Maybe I'm being overly optimistic, but I think there is beginning to be a split between the Trump-supporting Republicans, who are essentially descendants of the 1990s Neocons via the Tea Party, and the old-style pre-Reagan Republicans, who are much more wedded to the Constitution. See, for example, Mitt Romney and Liz Cheney.

 
Efros
1383564.  Sun Jun 20, 2021 10:49 am Reply with quote

Cracks are showing but not enough of them and not spreading fast enough for my liking.

 
CB27
1383606.  Mon Jun 21, 2021 7:10 am Reply with quote

The problem it seems is not that there are political differences between people, it's that some people are driven by political ideologies, and some by a tribal need to be part of a winning team at all costs.

 
tetsabb
1383627.  Mon Jun 21, 2021 11:14 am Reply with quote

Mike Pence gets heckled by rightwing religious audience
I can imagine the publishers putting that out with great relish.
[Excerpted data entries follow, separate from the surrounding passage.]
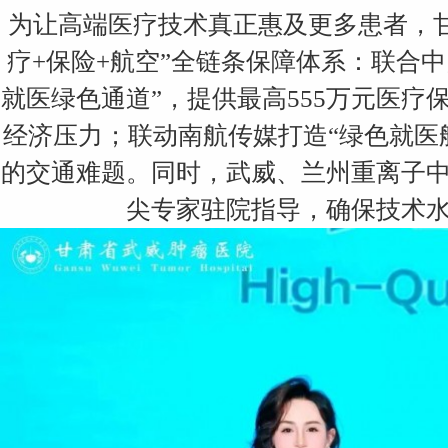
为让高端医疗技术真正惠及更多患者，
疗+保险+航空”全链条保障体系：联合中
就医绿色通道”，提供最高555万元医
经济压力；联动南航传媒打造“绿色就医
的交通难题。同时，武威、兰州重离子
尖专家驻院指导，确保技术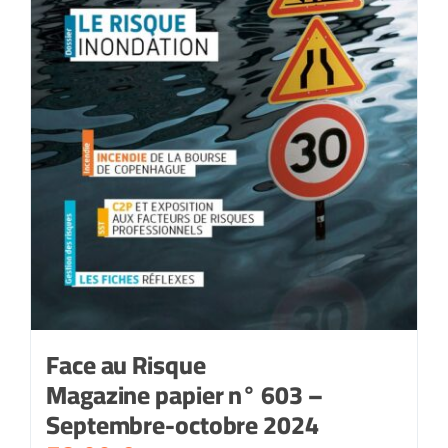
Face au Risque
Magazine papier n° 603 –
Septembre-octobre 2024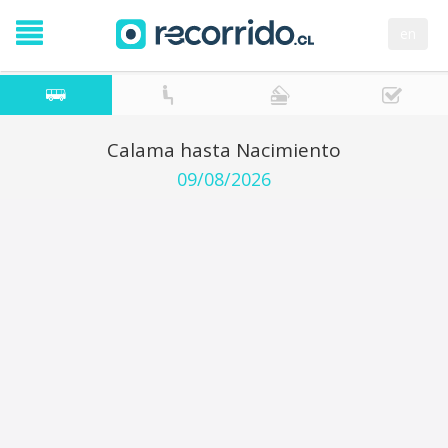
en
Calama hasta Nacimiento
09/08/2026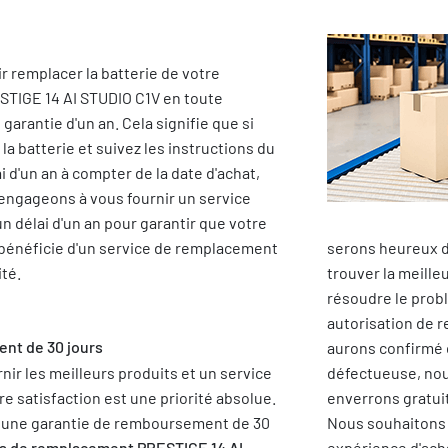
r remplacer la batterie de votre
STIGE 14 AI STUDIO C1V en toute
garantie d'un an. Cela signifie que si
la batterie et suivez les instructions du
i d'un an à compter de la date d'achat,
 engageons à vous fournir un service
n délai d'un an pour garantir que votre
 bénéficie d'un service de remplacement
serons heureux d
ité.
trouver la meille
résoudre le prob
autorisation de 
nt de 30 jours
aurons confirmé 
ir les meilleurs produits et un service
défectueuse, no
re satisfaction est une priorité absolue.
enverrons gratui
s une garantie de remboursement de 30
Nous souhaitons 
es de remplacement PRESTIGE 14 AI
expérience d'acha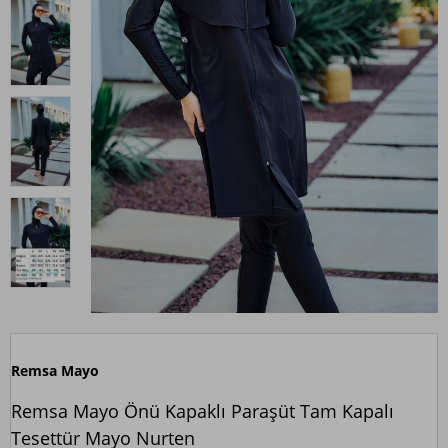
Remsa Mayo
Remsa Mayo Önü Kapaklı Paraşüt Tam Kapalı
Tesettür Mayo Nurten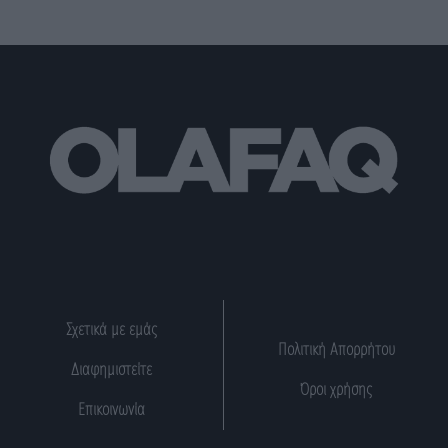
Σχετικά με εμάς
Πολιτική Απορρήτου
Διαφημιστείτε
Όροι χρήσης
Επικοινωνία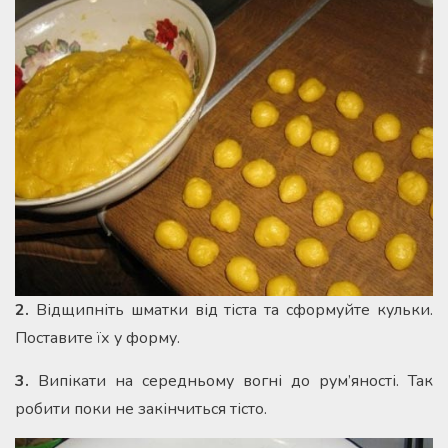
2.
Відщипніть шматки від тіста та сформуйте кульки.
Поставите їх у форму.
3.
Випікати на середньому вогні до рум’яності. Так
робити поки не закінчиться тісто.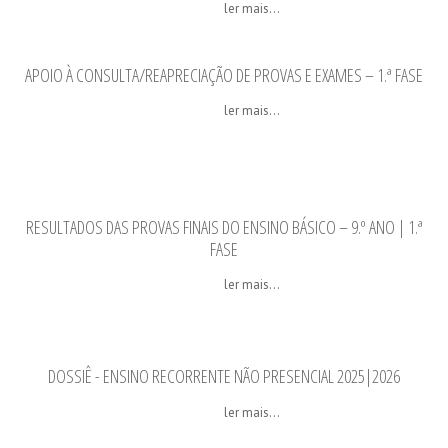
ler mais...
APOIO À CONSULTA/REAPRECIAÇÃO DE PROVAS E EXAMES – 1.ª FASE
ler mais...
RESULTADOS DAS PROVAS FINAIS DO ENSINO BÁSICO – 9.º ANO | 1.ª
FASE
ler mais...
DOSSIÊ - ENSINO RECORRENTE NÃO PRESENCIAL 2025|2026
ler mais...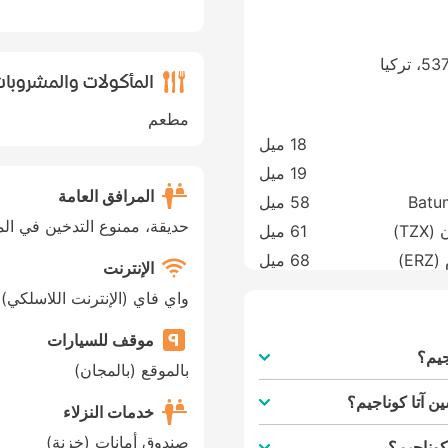
المأكولات والمشروبا
مطعم
18 ميل
19 ميل
المرافق العامة
Batum
58 ميل
حديقة، ممنوع التدخين في الم
61 ميل
68 ميل
الإنترنت
واي فاي (الإنترنت اللاسلكي)
موقف للسيارات
جيم؟
بالموقع (بالمجان)
ن آتا كوناجيم؟
خدمات النزلاء
صندوق أمانات (خزنة)
كوناجيم؟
Is this a sign of those cracks mentioned above?

 
Brock
1383635.  Mon Jun 21, 2021 12:30 pm Reply with quote

CB27 wrote:
You have to question if Theresa May would have chosen Boris Johnson as Foreign Secretary if not for Trump's love for him.


Given that she appointed him as Foreign Secretary in July 2016, when Barack Obama was in power and everyone was expecting Hillary Clinton to become the next President, I doubt whether she remotely cared about what Donald Trump thought of anything.